What is Gendercide?
This gendercide is defined as “the systematic extermination of a particular gender” and it has become widespread in India and China. It is a human rights violation on a massive scale perhaps the most widespread form of violent anti-female discrimination in the world today. Cultural bias in these countries which favours boys over girls has led to prevalent sex selective abortions. In both India and China ultrasound technology plays a huge role in allowing this discrimination to occur.
What is happening in China?
Population control is continually promoted and forced upon women by Chinese officials in line with the one child policy. A new policy has been implanted which now allow couples to have a second child. The punishments for not complying with the population planning make couples choose between having an abortion or paying a heavy fine, “social maintenance fees”, which is much greater than the average annual income.
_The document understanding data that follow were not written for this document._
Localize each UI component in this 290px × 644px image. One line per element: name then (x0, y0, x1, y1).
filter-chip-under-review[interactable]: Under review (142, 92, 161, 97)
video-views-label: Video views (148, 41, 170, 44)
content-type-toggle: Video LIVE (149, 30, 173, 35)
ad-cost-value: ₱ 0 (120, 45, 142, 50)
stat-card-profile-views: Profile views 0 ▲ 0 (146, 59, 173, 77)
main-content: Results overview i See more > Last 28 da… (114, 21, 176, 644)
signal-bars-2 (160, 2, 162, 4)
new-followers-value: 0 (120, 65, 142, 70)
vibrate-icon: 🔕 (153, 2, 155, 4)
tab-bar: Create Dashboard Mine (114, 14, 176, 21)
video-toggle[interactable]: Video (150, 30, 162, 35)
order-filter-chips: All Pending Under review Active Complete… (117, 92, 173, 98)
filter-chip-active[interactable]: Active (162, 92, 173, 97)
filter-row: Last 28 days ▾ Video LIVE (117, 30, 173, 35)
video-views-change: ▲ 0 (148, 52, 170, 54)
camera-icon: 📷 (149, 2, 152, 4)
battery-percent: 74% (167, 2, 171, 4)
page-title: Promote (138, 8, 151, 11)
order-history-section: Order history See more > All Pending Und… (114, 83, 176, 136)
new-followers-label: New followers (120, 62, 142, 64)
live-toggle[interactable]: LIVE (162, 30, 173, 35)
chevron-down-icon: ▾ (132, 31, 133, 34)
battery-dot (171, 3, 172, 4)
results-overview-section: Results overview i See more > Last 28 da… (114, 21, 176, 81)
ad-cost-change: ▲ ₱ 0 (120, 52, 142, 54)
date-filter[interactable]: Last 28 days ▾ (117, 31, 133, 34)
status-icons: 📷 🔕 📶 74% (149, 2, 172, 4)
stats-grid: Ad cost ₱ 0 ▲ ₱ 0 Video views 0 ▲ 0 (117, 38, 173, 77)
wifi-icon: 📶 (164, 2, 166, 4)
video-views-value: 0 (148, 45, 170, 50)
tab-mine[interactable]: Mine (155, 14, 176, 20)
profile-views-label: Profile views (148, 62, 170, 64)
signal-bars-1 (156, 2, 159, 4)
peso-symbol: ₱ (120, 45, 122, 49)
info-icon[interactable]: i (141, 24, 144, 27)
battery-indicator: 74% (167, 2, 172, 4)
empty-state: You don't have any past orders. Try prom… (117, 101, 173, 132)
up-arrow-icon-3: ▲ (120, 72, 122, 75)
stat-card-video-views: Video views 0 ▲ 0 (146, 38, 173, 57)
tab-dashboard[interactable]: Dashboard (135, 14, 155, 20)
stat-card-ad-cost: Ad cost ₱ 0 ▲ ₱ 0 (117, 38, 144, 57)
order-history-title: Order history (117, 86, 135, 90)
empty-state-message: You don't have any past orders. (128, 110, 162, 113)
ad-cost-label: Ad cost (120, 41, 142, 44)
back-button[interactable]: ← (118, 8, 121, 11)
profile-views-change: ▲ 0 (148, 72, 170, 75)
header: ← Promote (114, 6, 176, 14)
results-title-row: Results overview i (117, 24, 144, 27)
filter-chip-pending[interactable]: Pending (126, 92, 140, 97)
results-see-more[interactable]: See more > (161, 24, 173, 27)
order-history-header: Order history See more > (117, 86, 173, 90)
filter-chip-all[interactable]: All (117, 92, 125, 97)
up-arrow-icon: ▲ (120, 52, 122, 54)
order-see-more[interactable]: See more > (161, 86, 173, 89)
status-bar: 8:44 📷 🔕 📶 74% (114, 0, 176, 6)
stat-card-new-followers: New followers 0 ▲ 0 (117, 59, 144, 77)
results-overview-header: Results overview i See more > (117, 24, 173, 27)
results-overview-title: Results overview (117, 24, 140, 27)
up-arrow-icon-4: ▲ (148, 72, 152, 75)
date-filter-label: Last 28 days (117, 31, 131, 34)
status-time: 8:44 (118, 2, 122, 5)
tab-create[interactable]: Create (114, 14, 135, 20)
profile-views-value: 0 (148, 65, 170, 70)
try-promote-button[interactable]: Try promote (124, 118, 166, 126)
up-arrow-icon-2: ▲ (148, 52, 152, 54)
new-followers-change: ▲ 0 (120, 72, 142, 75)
At least 22 of China’s 31 provincial level jurisdictions instruct officials to conduct abortions if the couples disobey the policies. In some cases, children whose parents disobeyed the family planning restrictions have been refused birth permits and face a life in their own country as an “illegal resident”. This pressure has lead to an estimate of 1,500 babies being aborted every hour under the one-child policy. These unjust policies have had a dramatic affect on the country’s demographic, primarily a gender imbalance, ageing population and an ageing workplace.
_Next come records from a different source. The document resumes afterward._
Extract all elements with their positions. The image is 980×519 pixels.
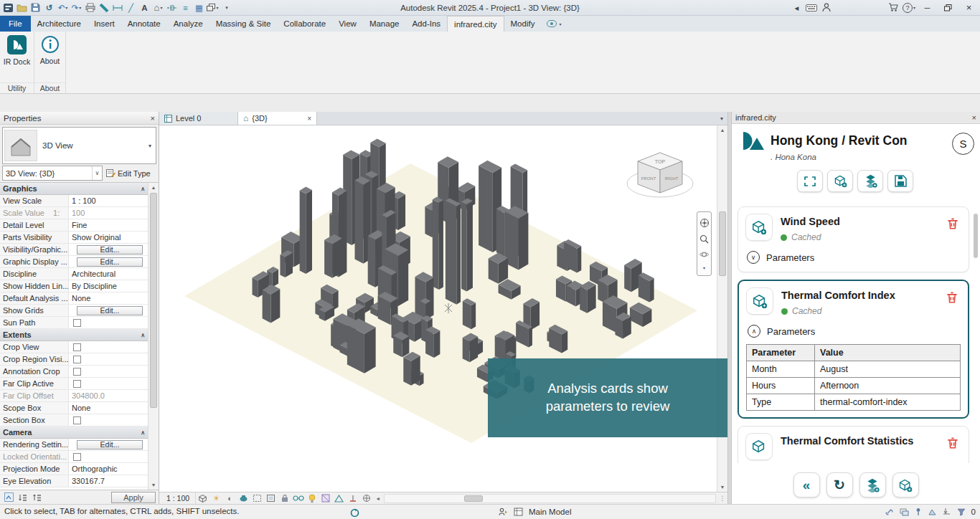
properties-scrollbar[interactable]: ▲ ▼: [148, 183, 159, 490]
instance-selector-chevron-icon[interactable]: ∨: [92, 166, 102, 180]
prop-value[interactable]: Fine: [68, 219, 148, 231]
close-button[interactable]: ×: [959, 0, 979, 15]
show-crop-region-icon[interactable]: [264, 493, 278, 504]
prop-value[interactable]: None: [68, 402, 148, 414]
default-3d-view-icon[interactable]: ⌂▾: [151, 1, 165, 14]
tab-manage[interactable]: Manage: [363, 16, 406, 32]
minimize-button[interactable]: ─: [918, 0, 937, 15]
lock-3d-view-icon[interactable]: [278, 493, 291, 504]
edit-rendering-settings-button[interactable]: Edit...: [77, 440, 142, 449]
parameters-toggle[interactable]: ∨ Parameters: [747, 251, 961, 264]
worksharing-display-icon[interactable]: [359, 493, 373, 504]
tab-architecture[interactable]: Architecture: [31, 16, 88, 32]
restore-button[interactable]: [938, 0, 958, 15]
view-tab-3d[interactable]: ⌂ {3D} ×: [238, 112, 317, 125]
aligned-dimension-icon[interactable]: [110, 1, 124, 14]
switch-windows-icon[interactable]: ▾: [206, 1, 220, 14]
scroll-up-icon[interactable]: ▲: [717, 125, 727, 135]
ribbon-group-label-about[interactable]: About: [34, 82, 65, 93]
scroll-down-icon[interactable]: ▼: [149, 480, 159, 490]
navbar-dropdown-icon[interactable]: ▾: [703, 265, 705, 270]
select-underlay-icon[interactable]: [900, 506, 909, 518]
edit-show-grids-button[interactable]: Edit...: [77, 306, 142, 315]
viewcube-front-label[interactable]: FRONT: [641, 176, 656, 181]
background-process-icon[interactable]: [350, 507, 359, 518]
scrollbar-thumb[interactable]: [464, 495, 483, 502]
section-icon[interactable]: [165, 1, 179, 14]
section-extents[interactable]: Extents∧: [0, 329, 148, 341]
zoom-icon[interactable]: [699, 234, 709, 244]
help-icon[interactable]: ?▾: [902, 1, 916, 14]
add-model-button[interactable]: [827, 170, 853, 192]
apply-button[interactable]: Apply: [111, 492, 156, 503]
panel-scrollbar[interactable]: [973, 206, 979, 460]
viewcube-top-label[interactable]: TOP: [655, 159, 666, 164]
sort-ascending-icon[interactable]: [17, 492, 29, 503]
application-menu-icon[interactable]: [1, 1, 15, 14]
prop-value[interactable]: 1 : 100: [68, 195, 148, 206]
delete-card-button[interactable]: [943, 287, 961, 308]
sync-with-central-icon[interactable]: ↺: [42, 1, 56, 14]
prop-value[interactable]: By Discipline: [68, 280, 148, 292]
crop-view-icon[interactable]: [250, 493, 264, 504]
temporary-view-properties-icon[interactable]: [319, 493, 332, 504]
tab-infrared-city[interactable]: infrared.city: [447, 16, 504, 32]
measure-icon[interactable]: [97, 1, 110, 14]
tab-analyze[interactable]: Analyze: [167, 16, 209, 32]
view-scale-button[interactable]: 1 : 100: [161, 492, 196, 504]
analysis-card-thermal-comfort-index[interactable]: Thermal Comfort Index Cached ∧ Parameter…: [738, 280, 969, 419]
close-inactive-windows-icon[interactable]: ▦: [192, 1, 206, 14]
annotation-crop-checkbox[interactable]: [73, 368, 81, 376]
instance-selector[interactable]: 3D View: {3D} ∨: [2, 166, 103, 181]
ribbon-display-options[interactable]: ▾: [541, 16, 567, 32]
worksets-icon[interactable]: [499, 506, 508, 518]
collapse-section-icon[interactable]: ∧: [141, 429, 145, 436]
render-icon[interactable]: [237, 493, 250, 504]
reveal-hidden-elements-icon[interactable]: [305, 493, 319, 504]
navigation-bar[interactable]: ▾: [697, 211, 712, 276]
section-graphics[interactable]: Graphics∧: [0, 183, 148, 195]
analysis-card-wind-speed[interactable]: Wind Speed Cached ∨ Parameters: [738, 206, 969, 272]
delete-card-button[interactable]: [943, 214, 962, 234]
design-options-icon[interactable]: [514, 506, 523, 518]
keyboard-shortcuts-icon[interactable]: [805, 1, 819, 14]
orbit-icon[interactable]: [699, 250, 709, 259]
tab-insert[interactable]: Insert: [88, 16, 121, 32]
about-button[interactable]: About: [37, 35, 64, 65]
properties-help-icon[interactable]: [3, 492, 14, 503]
parameters-toggle[interactable]: ∧ Parameters: [748, 325, 961, 338]
refresh-button[interactable]: ↻: [826, 472, 853, 497]
tab-massing-site[interactable]: Massing & Site: [209, 16, 278, 32]
scroll-left-icon[interactable]: ◄: [373, 496, 382, 501]
add-analysis-button[interactable]: [857, 170, 883, 192]
ir-dock-button[interactable]: IR Dock: [1, 35, 33, 66]
visual-style-icon[interactable]: [196, 493, 209, 504]
steering-wheel-icon[interactable]: [699, 218, 710, 228]
select-links-icon[interactable]: [885, 506, 894, 518]
tab-annotate[interactable]: Annotate: [121, 16, 167, 32]
expand-view-button[interactable]: [797, 170, 823, 192]
ribbon-group-label-utility[interactable]: Utility: [0, 82, 34, 93]
tab-collaborate[interactable]: Collaborate: [277, 16, 332, 32]
customize-qat-icon[interactable]: ▾: [220, 1, 233, 14]
temporary-hide-isolate-icon[interactable]: [291, 493, 305, 504]
scrollbar-thumb[interactable]: [974, 214, 978, 258]
collapse-icon[interactable]: ◂: [790, 1, 804, 14]
sun-path-icon[interactable]: ☀: [209, 493, 223, 504]
collapse-section-icon[interactable]: ∧: [141, 186, 145, 192]
tab-view[interactable]: View: [332, 16, 363, 32]
select-by-face-icon[interactable]: [928, 506, 937, 518]
sort-descending-icon[interactable]: [32, 492, 43, 503]
section-camera[interactable]: Camera∧: [0, 427, 148, 439]
locked-orientation-checkbox[interactable]: [73, 453, 81, 461]
scroll-up-icon[interactable]: ▲: [149, 183, 159, 192]
user-account-icon[interactable]: [820, 1, 834, 14]
thin-lines-icon[interactable]: ≡: [179, 1, 192, 14]
model-line-icon[interactable]: ╱: [124, 1, 138, 14]
tab-modify[interactable]: Modify: [504, 16, 542, 32]
new-model-cube-button[interactable]: [892, 472, 919, 497]
panel-splitter[interactable]: [727, 112, 732, 504]
redo-icon[interactable]: ↷▾: [70, 1, 83, 14]
panel-close-icon[interactable]: ×: [972, 113, 976, 122]
print-icon[interactable]: [83, 1, 97, 14]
Due to sex-selective abortions the ratio of men to women in China is severely skewed. The recent change in the one-child policy may improve the gender imbalance but will not resolve it fully. In 2013, the UN Committee on Rights of the Child recommended that in order to reduce discrimination against girls and banish cultural norms that China needs to undertake immediate policy and awareness raising measures to reduce sex-selective abortions and abandonment of girls. There are now 32 million more men than women under the age of 20. It has been reported that this excess in males has led to an increase in trafficking of women and children for forced marriages and commercial sexual exploitation.
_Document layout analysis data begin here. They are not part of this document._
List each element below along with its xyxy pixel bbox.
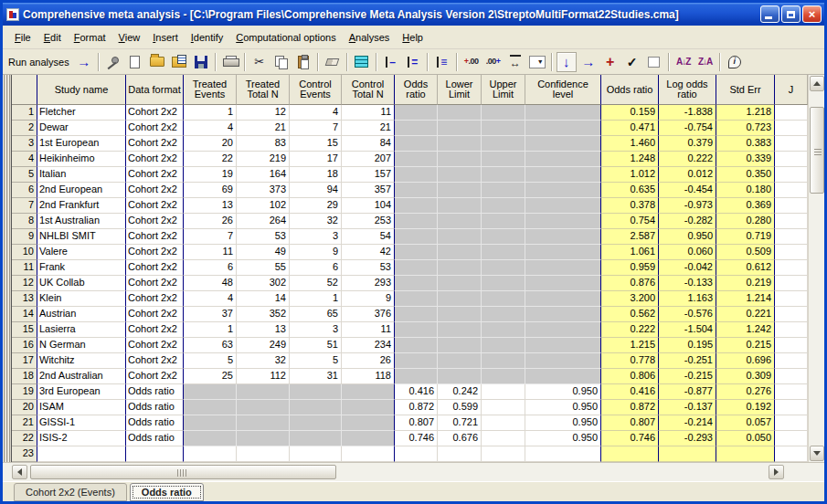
cell-yor[interactable]: 3.200 [601,291,659,307]
menu-item-help[interactable]: Help [396,28,429,47]
cell-te[interactable]: 26 [184,214,237,229]
cell-ylog[interactable]: 0.060 [659,245,716,260]
cell-study[interactable]: NHLBI SMIT [37,229,126,245]
cell-or[interactable]: 0.746 [395,431,438,446]
cell-cl[interactable] [525,105,601,121]
cell-te[interactable]: 1 [184,105,237,121]
scroll-right-button[interactable] [769,465,784,479]
menu-item-insert[interactable]: Insert [146,28,185,47]
cell-ce[interactable] [290,431,342,446]
cell-yor[interactable]: 0.872 [601,400,659,415]
cell-or[interactable] [395,338,438,353]
cell-ce[interactable]: 29 [290,198,342,214]
cell-study[interactable]: Dewar [37,121,126,136]
row-number[interactable]: 7 [12,198,37,214]
cell-ystd[interactable]: 0.219 [716,276,775,291]
cell-study[interactable]: Valere [37,245,126,260]
cell-fmt[interactable]: Cohort 2x2 [126,245,184,260]
cell-ll[interactable] [438,276,482,291]
cell-te[interactable]: 4 [184,121,237,136]
cell-ystd[interactable]: 0.350 [716,167,775,183]
menu-item-identify[interactable]: Identify [185,28,229,47]
cell-ctn[interactable]: 54 [342,229,395,245]
cell-ctn[interactable] [342,400,395,415]
vertical-scrollbar[interactable] [808,75,824,462]
cell-ttn[interactable] [237,431,290,446]
cell-ctn[interactable]: 104 [342,198,395,214]
cell-ce[interactable]: 4 [290,105,342,121]
cell-or[interactable] [395,353,438,369]
cell-study[interactable]: 3rd European [37,384,126,400]
cell-ttn[interactable] [237,446,290,462]
col-header-ul[interactable]: Upper Limit [482,75,525,105]
cell-fmt[interactable]: Cohort 2x2 [126,229,184,245]
cell-or[interactable] [395,121,438,136]
cell-j[interactable] [775,105,808,121]
cell-ll[interactable]: 0.599 [438,400,482,415]
cell-ce[interactable] [290,415,342,431]
cell-study[interactable]: N German [37,338,126,353]
cell-ul[interactable] [482,260,525,276]
cell-ctn[interactable] [342,415,395,431]
cell-or[interactable] [395,276,438,291]
decrease-decimals-button[interactable]: .00 [483,52,504,72]
cell-or[interactable] [395,214,438,229]
cell-ystd[interactable]: 0.280 [716,214,775,229]
cell-ul[interactable] [482,446,525,462]
cell-ctn[interactable]: 26 [342,353,395,369]
cell-j[interactable] [775,338,808,353]
cell-te[interactable] [184,384,237,400]
cell-cl[interactable]: 0.950 [525,384,601,400]
cell-te[interactable]: 5 [184,353,237,369]
cell-cl[interactable] [525,167,601,183]
cell-study[interactable]: 1st European [37,136,126,152]
cell-study[interactable]: GISSI-1 [37,415,126,431]
cell-study[interactable]: Witchitz [37,353,126,369]
cell-ul[interactable] [482,245,525,260]
cell-ll[interactable] [438,369,482,384]
cell-ylog[interactable]: -0.754 [659,121,716,136]
cell-ul[interactable] [482,152,525,167]
cell-ylog[interactable]: -0.042 [659,260,716,276]
cell-ctn[interactable]: 234 [342,338,395,353]
cell-j[interactable] [775,245,808,260]
cell-or[interactable] [395,307,438,322]
cell-j[interactable] [775,167,808,183]
cell-te[interactable] [184,400,237,415]
cell-ystd[interactable]: 0.221 [716,307,775,322]
cell-ystd[interactable]: 1.218 [716,105,775,121]
cell-ll[interactable] [438,229,482,245]
cell-ul[interactable] [482,384,525,400]
cell-cl[interactable] [525,229,601,245]
cell-ttn[interactable]: 12 [237,105,290,121]
insert-blank-rows-button[interactable]: ≡ [432,52,452,72]
row-number[interactable]: 17 [12,353,37,369]
cell-te[interactable]: 20 [184,136,237,152]
cell-ystd[interactable]: 0.215 [716,338,775,353]
cell-cl[interactable] [525,276,601,291]
cell-ttn[interactable]: 49 [237,245,290,260]
cell-ll[interactable] [438,121,482,136]
cell-fmt[interactable]: Cohort 2x2 [126,198,184,214]
cell-or[interactable] [395,446,438,462]
cell-ylog[interactable] [659,446,716,462]
cell-te[interactable]: 37 [184,307,237,322]
cell-ylog[interactable]: -0.293 [659,431,716,446]
cell-ylog[interactable]: -0.251 [659,353,716,369]
cell-fmt[interactable]: Cohort 2x2 [126,307,184,322]
maximize-button[interactable] [781,5,800,23]
cell-study[interactable]: ISAM [37,400,126,415]
cell-te[interactable]: 1 [184,322,237,338]
cell-ttn[interactable] [237,415,290,431]
cell-j[interactable] [775,152,808,167]
col-header-yor[interactable]: Odds ratio [601,75,659,105]
cell-ttn[interactable]: 302 [237,276,290,291]
cell-yor[interactable]: 0.416 [601,384,659,400]
cell-te[interactable]: 6 [184,260,237,276]
cell-cl[interactable] [525,291,601,307]
cell-j[interactable] [775,136,808,152]
row-number[interactable]: 16 [12,338,37,353]
cell-ctn[interactable] [342,431,395,446]
cell-or[interactable] [395,229,438,245]
cell-j[interactable] [775,276,808,291]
What is happening in India?
Government impelled family planning measures are also to blame for the gendercide which takes place in India. Introduced as early as the 1950’s, these measures were intended to reduce India’s population to alleviate the pressure on infrastructure and services. In the 1980’s a two-child family restriction was introduced. Most Indian families wanted a male to carry on the family name so this led to abandonment and death of baby girls. The use of ultrasound technology started to rise which then led to gender screening happening before birth which led to abortions of baby girls. It is estimated in studies that nearly half a million girls are aborted every year in India. The national sex ratio in India is 112 boys born for every 100 girls (112:100), but in 2011 it was as high as 125:100 in some provinces. There are now 37 million more men in India that women. This surplus of men will mean it is certain that many of them will never marry. This has drastic consequences on the demographics of the country. This war on women has also led to an increase in rape and violent crimes against them.